Coalition aims to merge three Round Lake-area towns into one

A grass-roots movement is pushing a proposal to merge three Round Lake-area villages into one, creating Lake County's second largest city, organizers announced Thursday.

One Round Lake, a coalition of more than 500 residents from the villages of Round Lake, Round Lake Beach, and Round Lake Park, has filed documents with county election officials to place a binding consolidation referendum on the November ballot, officials said.

Bill Gentes, the coalition's spokesman and former Round Lake mayor, said the move is aimed at reducing the property tax burden on residents and making local government more efficient.
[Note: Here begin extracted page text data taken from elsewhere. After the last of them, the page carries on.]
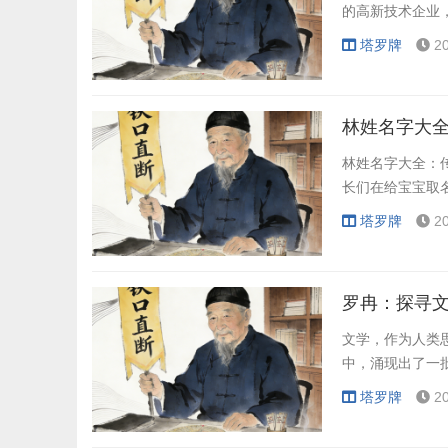
的高新技术企业
塔罗牌
2
林姓名字大
林姓名字大全：
长们在给宝宝取
塔罗牌
2
罗冉：探寻
文学，作为人类
中，涌现出了一
塔罗牌
2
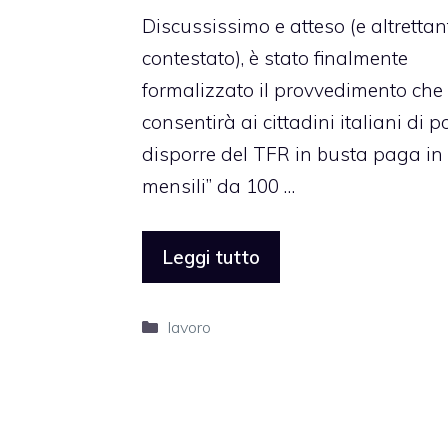
Discussissimo e atteso (e altrettan
contestato), è stato finalmente
formalizzato il provvedimento che
consentirà ai cittadini italiani di p
disporre del TFR in busta paga in 
mensili” da 100 …
Leggi tutto
Categorie
lavoro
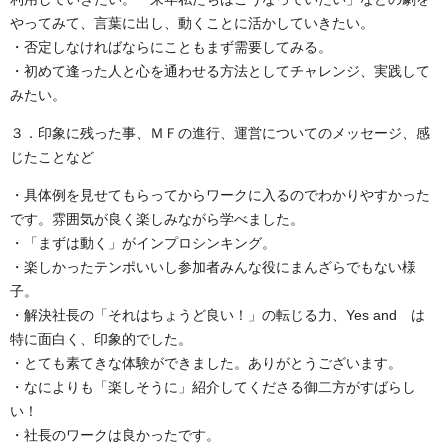
やってみて、言葉に出し、動くことに活かしていきたい。
・否定しなければならにこともまず需要してみる。
・初めて逢った人と心を通わせる方法としてチャレンジ、実践して
みたい。
３．印象に残った事、ＭＦの進行、運営についてのメッセージ、感
じたことなど
・具体例を見せてもらってからワークに入るのでわかりやすかった
です。雰囲気が良く楽しみながら学べました。
・「まずは動く」がインプロシンキング。
・楽しかったテンポいいし参加者みんな役にまんざらでもない様
子。
・解決社長の「それはちょうど良い！」の転じる力、Yes and は
特に面白く、印象的でした。
・とても素てきな体験ができました。ありがとうございます。
・なによりも「楽しそうに」紹介してくださる御二方がすばらし
い！
・社長のワークは良かったです。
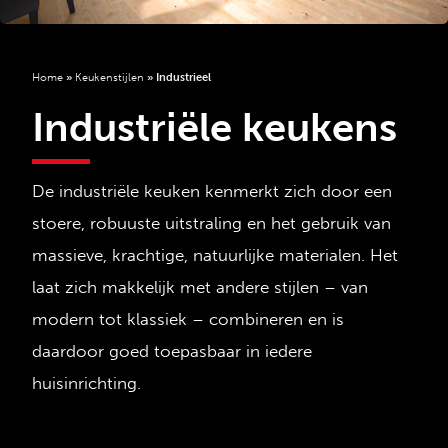
Home
»
Keukenstijlen
»
Industrieel
Industriële keukens
De industriële keuken kenmerkt zich door een
stoere, robuuste uitstraling en het gebruik van
massieve, krachtige, natuurlijke materialen. Het
laat zich makkelijk met andere stijlen – van
modern tot klassiek – combineren en is
daardoor goed toepasbaar in iedere
huisinrichting.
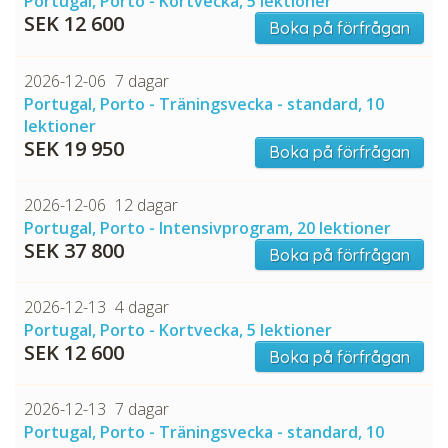
Portugal, Porto - Kortvecka, 5 lektioner
SEK 12 600
Boka på förfrågan
2026-12-06
7 dagar
Portugal, Porto - Träningsvecka - standard, 10
lektioner
SEK 19 950
Boka på förfrågan
2026-12-06
12 dagar
Portugal, Porto - Intensivprogram, 20 lektioner
SEK 37 800
Boka på förfrågan
2026-12-13
4 dagar
Portugal, Porto - Kortvecka, 5 lektioner
SEK 12 600
Boka på förfrågan
2026-12-13
7 dagar
Portugal, Porto - Träningsvecka - standard, 10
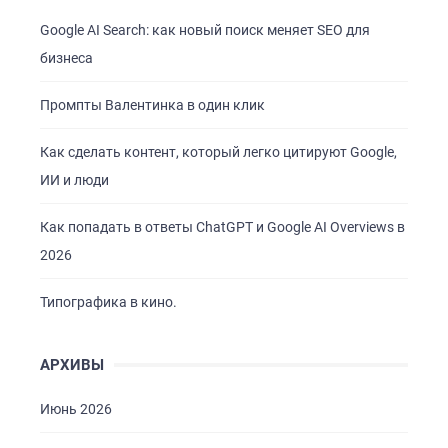
Google AI Search: как новый поиск меняет SEO для
бизнеса
Промпты Валентинка в один клик
Как сделать контент, который легко цитируют Google,
ИИ и люди
Как попадать в ответы ChatGPT и Google AI Overviews в
2026
Типографика в кино.
АРХИВЫ
Июнь 2026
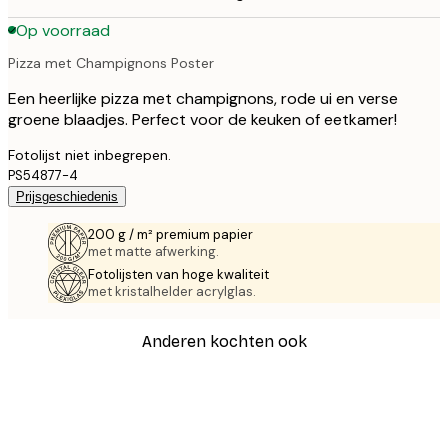
Op voorraad
Pizza met Champignons Poster
Een heerlijke pizza met champignons, rode ui en verse
groene blaadjes. Perfect voor de keuken of eetkamer!
Fotolijst niet inbegrepen.
PS54877-4
Prijsgeschiedenis
200 g / m² premium papier
met matte afwerking.
Fotolijsten van hoge kwaliteit
met kristalhelder acrylglas.
Anderen kochten ook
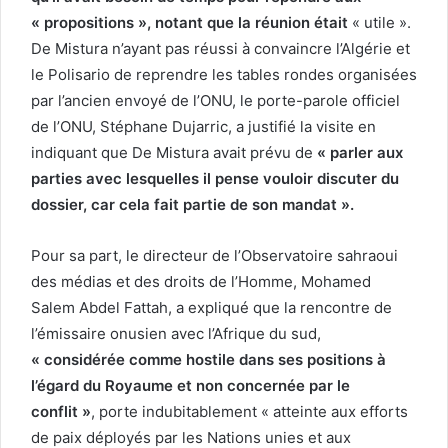
« propositions », notant que la réunion était
« utile ».
De Mistura n’ayant pas réussi à convaincre l’Algérie et
le Polisario de reprendre les tables rondes organisées
par l’ancien envoyé de l’ONU, le porte-parole officiel
de l’ONU, Stéphane Dujarric, a justifié la visite en
indiquant que De Mistura avait prévu de
« parler aux
parties avec lesquelles il pense vouloir discuter du
dossier, car cela fait partie de son mandat ».
Pour sa part, le directeur de l’Observatoire sahraoui
des médias et des droits de l’Homme, Mohamed
Salem Abdel Fattah, a expliqué que la rencontre de
l’émissaire onusien avec l’Afrique du sud,
« considérée comme hostile dans ses positions à
l’égard du Royaume et non concernée par le
conflit »
, porte indubitablement « atteinte aux efforts
de paix déployés par les Nations unies et aux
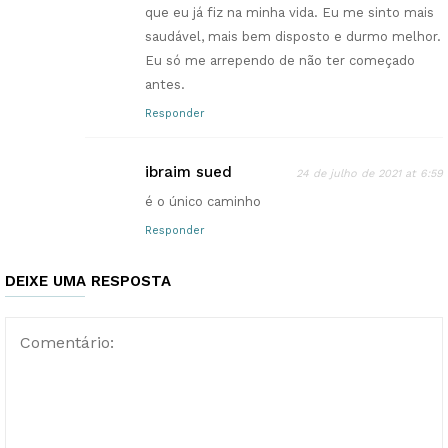
que eu já fiz na minha vida. Eu me sinto mais
saudável, mais bem disposto e durmo melhor.
Eu só me arrependo de não ter começado
antes.
Responder
ibraim sued
24 de julho de 2021 at 6:59
é o único caminho
Responder
DEIXE UMA RESPOSTA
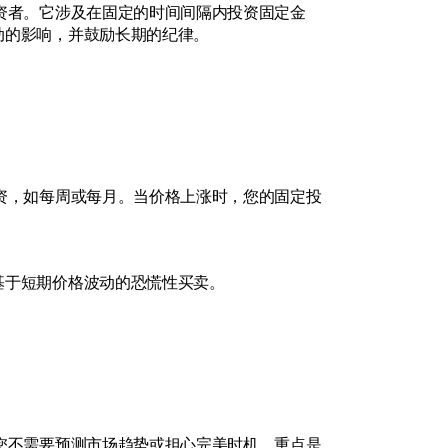
资者。它涉及在固定的时间间隔内投资固定金
动的影响，并鼓励长期的纪律。
资，如每周或每月。当价格上涨时，您的固定投
基于短期价格波动的恐慌性买卖。
您不需要预测市场趋势或担心完美时机。重点是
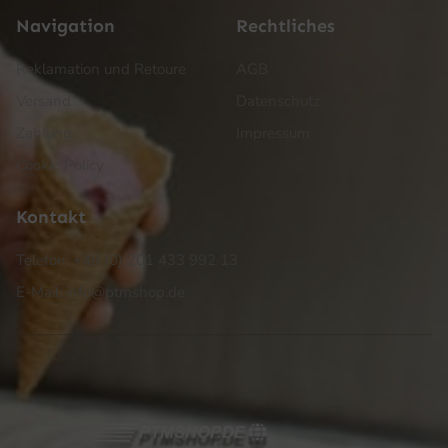
Navigation
Rechtliches
Reklamation und Retoure
AGB
Versand
Datenschutz
Zahlung
Impressum
Cookie Policy
Kontakt
Telefon: +49 (0) 201 433 992 13
E-Mail: info@ptmshop.de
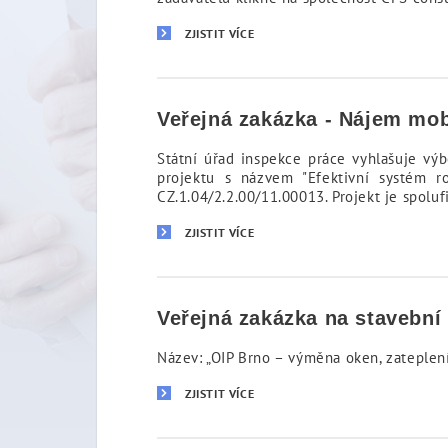
ZJISTIT VÍCE
Veřejná zakázka - Nájem mo
Státní úřad inspekce práce vyhlašuje výb
projektu s názvem "Efektivní systém ro
CZ.1.04/2.2.00/11.00013. Projekt je spol
ZJISTIT VÍCE
Veřejná zakázka na stavební
Název: „OIP Brno – výměna oken, zateplení
ZJISTIT VÍCE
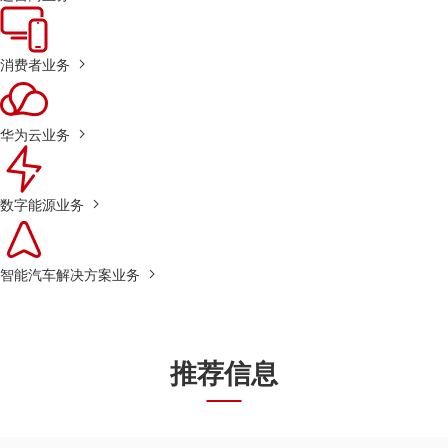
消费者业务
华为云业务
数字能源业务
智能汽车解决方案业务
推荐信息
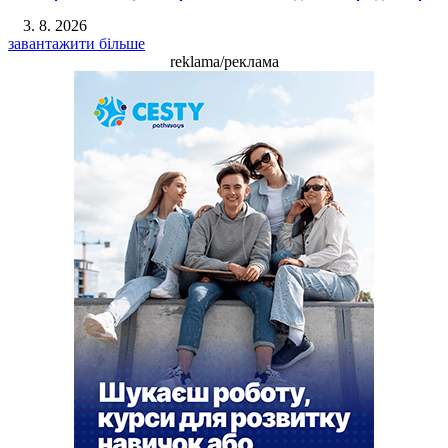
3. 8. 2026
завантажити більше
reklama/реклама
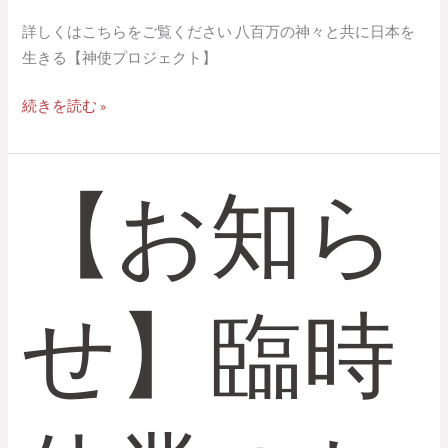
詳しくはこちらをご覧ください 八百万の神々と共に日本を
生きる【神使プロジェクト】
続きを読む »
【お知ら
【お
知
ら
せ】
臨
せ】臨時
時
休
業
の
お
知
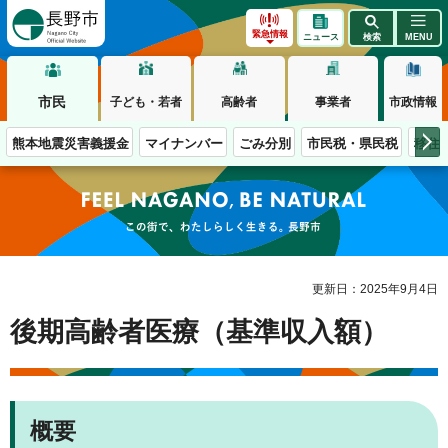
長野市
緊急情報
ニュース
検索
MENU
市民
子ども・若者
高齢者
事業者
市政情報
熊本地震災害義援金
マイナンバー
ごみ分別
市民税・県民税
移住
この街で、わたしらしく生きる。長野市
更新日：2025年9月4日
後期高齢者医療（基準収入額）
概要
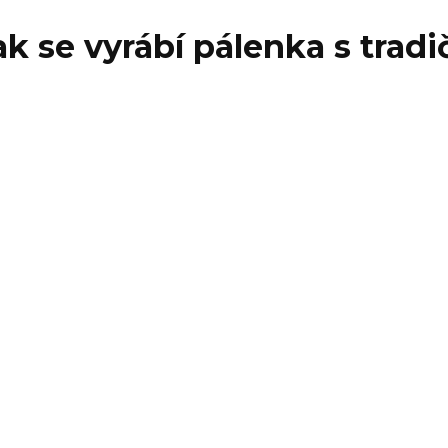
jak se vyrábí pálenka s tra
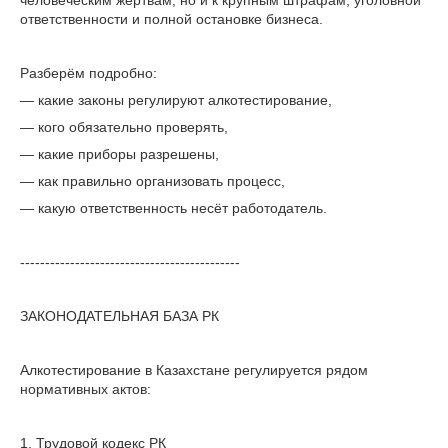
человеческим жертвам, но и к крупным штрафам, уголовной
ответственности и полной остановке бизнеса.
Разберём подробно:
— какие законы регулируют алкотестирование,
— кого обязательно проверять,
— какие приборы разрешены,
— как правильно организовать процесс,
— какую ответственность несёт работодатель.
--------------------------------------------
ЗАКОНОДАТЕЛЬНАЯ БАЗА РК
Алкотестирование в Казахстане регулируется рядом
нормативных актов:
1. Трудовой кодекс РК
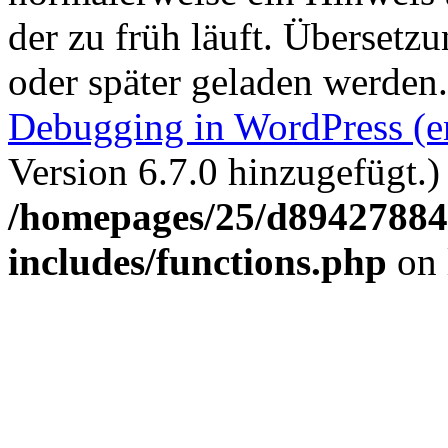
der zu früh läuft. Übersetz
oder später geladen werden
Debugging in WordPress (e
Version 6.7.0 hinzugefügt.)
/homepages/25/d894278848
includes/functions.php
on 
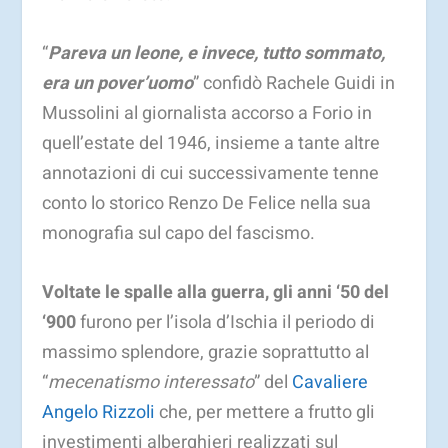
“
Pareva un leone, e invece, tutto sommato,
era un pover’uomo
” confidò Rachele Guidi in
Mussolini al giornalista accorso a Forio in
quell’estate del 1946, insieme a tante altre
annotazioni di cui successivamente tenne
conto lo storico Renzo De Felice nella sua
monografia sul capo del fascismo.
Voltate le spalle alla guerra, gli anni ‘50 del
‘900
furono per l’isola d’Ischia il periodo di
massimo splendore, grazie soprattutto al
“
mecenatismo interessato
” del
Cavaliere
Angelo Rizzoli
che, per mettere a frutto gli
investimenti alberghieri realizzati sul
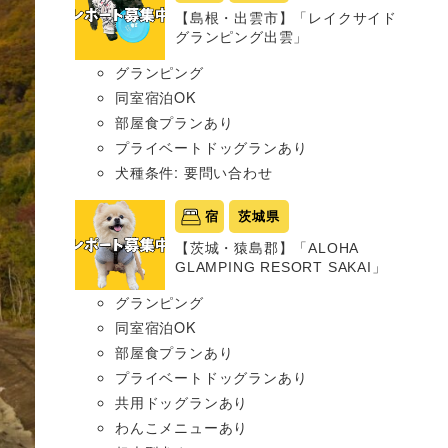
【島根・出雲市】「レイクサイド
グランピング出雲」
グランピング
同室宿泊OK
部屋食プランあり
プライベートドッグランあり
犬種条件: 要問い合わせ
宿
茨城県
【茨城・猿島郡】「ALOHA
GLAMPING RESORT SAKAI」
グランピング
同室宿泊OK
部屋食プランあり
プライベートドッグランあり
共用ドッグランあり
わんこメニューあり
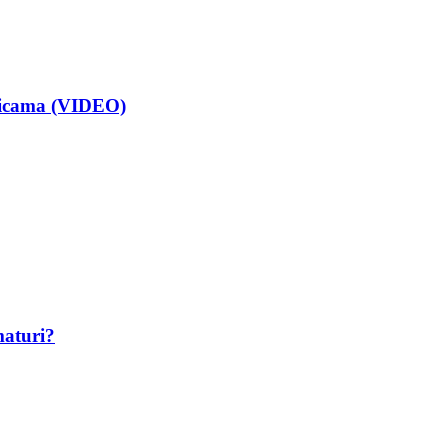
isicama (VIDEO)
maturi?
"There is so much money wasted by having three separate Round Lake municipalities. The vast redundancies in operations can be eliminated by merging into a single city while saving the taxpayers millions of dollars," Gentes said.

Round Lake-area residents identify as a single community that is served by the Round Lake Area Park District and Round Lake Area Library, he said. Neighboring Round Lake Heights also is part of those park and library districts.

Gentes said redundant village positions, such as having three police chiefs or three public works supervisors, would be consolidated into single positions. Instead of trustees being elected at large, the merger would create an aldermanic city, where representatives would be elected from geographic districts, he said.

"Plus, we wouldn't have to compete against the other Round Lakes on issues like economic development," he said. "We would all be in the same boat and rowing with the same oars."

Gentes said the name of the consolidated city and the cost of the proposed merger are unknown. The movement began about 18 months ago, and referendum ballot petitions have been circulated for about 90 days.

The only opposition to the proposal comes from elected officials, who will "most likely use precious taxpayer dollars to fight an effort designed to increase efficiency and save money," Gentes said.

Officials from the three villages said they have had no discussions with coalition leaders and questioned the lack of time to study the proposal.

Round Lake Beach Mayor Richard Hill said he is not opposed to the consolidation idea but said more data is needed to make an informed decision on whether it would help or hurt the various communities.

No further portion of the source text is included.